Using data from the 2000 Census, it found that 57 percent of Hispanics live in neighborhoods where they constitute less than half the population. These neighborhoods averaged a Hispanic population of only 7 percent.
Most of us do not live in the "barrio," as the popular imagination suggests, speaking only Spanish far from the American mainstream. We live right next door to regular 'Merkins.
But the old barrios are still there, too, thank God. Forty-three percent of Hispanics live in Latino-majority neighborhoods. What is more, that percentage increased from 39 percent in 1990, the study says. The faster growth is a direct result of the new waves of immigrants in the past few years. Pew's researchers say that 48 percent of the Hispanic residents in majority-Latino neighborhoods were foreign-born (many of the native-born in those communities are children still living with their immigrant parents), while in minority-Latino neighborhoods 61 percent were U.S.-born.
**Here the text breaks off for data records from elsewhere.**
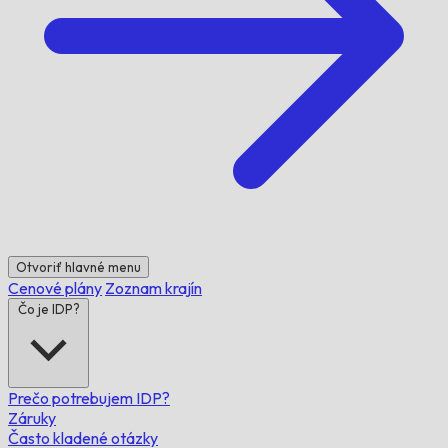
Otvoriť hlavné menu
Cenové plány
Zoznam krajín
Čo je IDP?
Prečo potrebujem IDP?
Záruky
Často kladené otázky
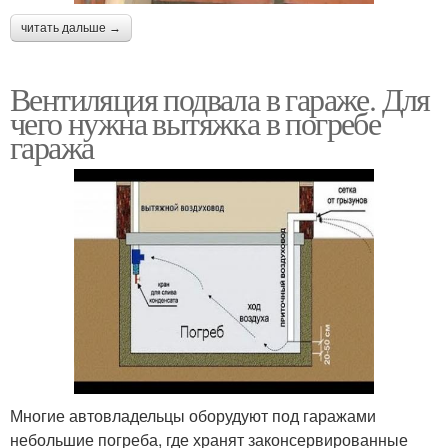
читать дальше →
Вентиляция подвала в гараже. Для
чего нужна вытяжка в погребе
гаража
Многие автовладельцы оборудуют под гаражами
небольшие погреба, где хранят законсервированные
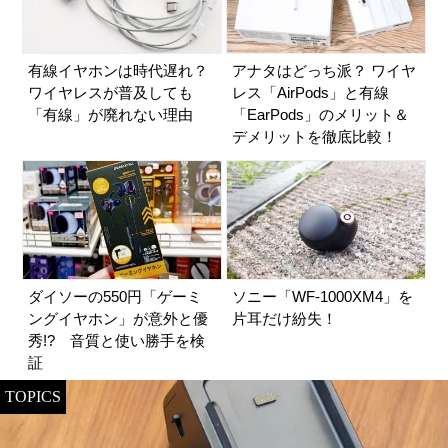
有線イヤホンは時代遅れ？
アナタはどっち派？ ワイヤ
ワイヤレスが普及しても
レス「AirPods」と有線
「有線」が廃れない理由
「EarPods」のメリット＆
デメリットを徹底比較！
ダイソーの550円「ゲーミ
ソニー「WF-1000XM4」を
ングイヤホン」が意外と優
片耳だけ紛失！
秀!? 音質と使い勝手を検
証
TOPICS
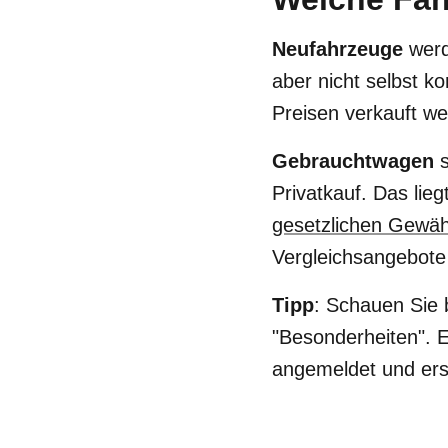
Neufahrzeuge
werd
aber nicht selbst k
Preisen verkauft we
Gebrauchtwagen
s
Privatkauf. Das lie
gesetzlichen Gewäh
Vergleichsangebote 
Tipp
: Schauen Sie 
"Besonderheiten". E
angemeldet und ers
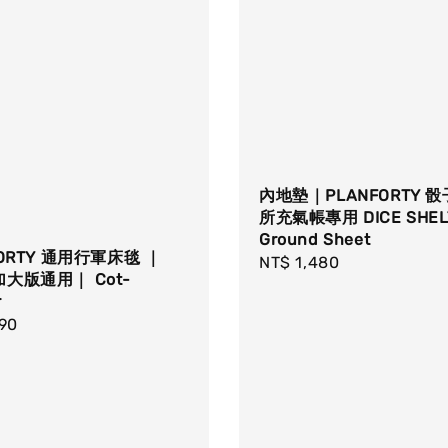
內地墊｜PLANFORTY 
所充氣帳專用 DICE SHEL
Ground Sheet
FORTY 通用行軍床毯 ｜
Regular
NT$ 1,480
大版通用｜ Cot-
price
r
r
990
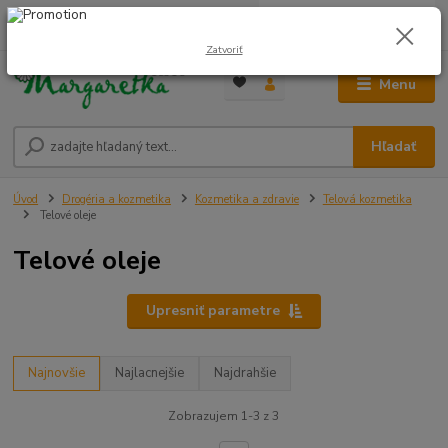
0
ks
0948 236 042
za
0,00 €
12:00-14:00
Zatvoriť
Menu
Hľadať
Úvod
Drogéria a kozmetika
Kozmetika a zdravie
Telová kozmetika
Telové oleje
Telové oleje
Upresniť parametre
Najnovšie
Najlacnejšie
Najdrahšie
Zobrazujem 1-3 z 3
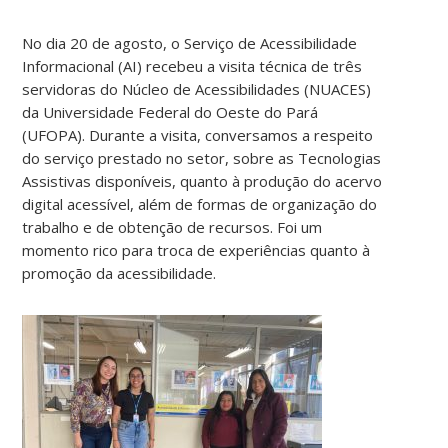
No dia 20 de agosto,
o Serviço de Acessibilidade
Informacional (AI) recebeu a visita técnica de três
servidoras do Núcleo de Acessibilidades (NUACES)
da Universidade Federal do Oeste do Pará
(UFOPA). Durante a visita, conversamos a respeito
do serviço prestado no setor, sobre as Tecnologias
Assistivas disponíveis, quanto à produção do acervo
digital acessível, além de formas de organização do
trabalho e de obtenção de recursos. Foi um
momento rico para troca de experiências quanto à
promoção da acessibilidade.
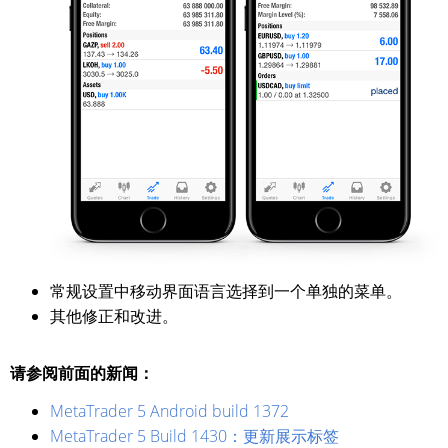
常规设置中移动界面语言选择到一个单独的菜单。
其他修正和改进。
请参阅前面的新闻：
MetaTrader 5 Android build 1372
MetaTrader 5 Build 1430：更新展示标签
No surprise there: Immigrants today like to live in ethnic neighborhoods, as they have since the 1800s. But eventually their children grow up and move to suburbia - just like in previous generations.
No surprise either - unfortunately so, in this case - that like the descendants of immigrants who a couple of generations ago spoke Italian, Polish or Yiddish, those suburban Hispanics are beginning to lose their original language. Three-quarters of Hispanics who speak only English live in minority-Latino neighborhoods. What might be surprising to some is that in majority-Latino neighborhoods, only 28 percent of residents speak just Spanish. Fifty-eight percent are bilingual, and 14 percent speak English only.
The point? Last year in "Who Are We: The Challenges to America's National Identity," Harvard professor Samuel P. Huntington argued that "the persistent inflow of Hispanic immigrants threatens to divide the United States into two peoples, two cultures, and two languages. Unlike past immigrant groups, Mexicans and other Latinos have not assimilated into mainstream U.S. culture."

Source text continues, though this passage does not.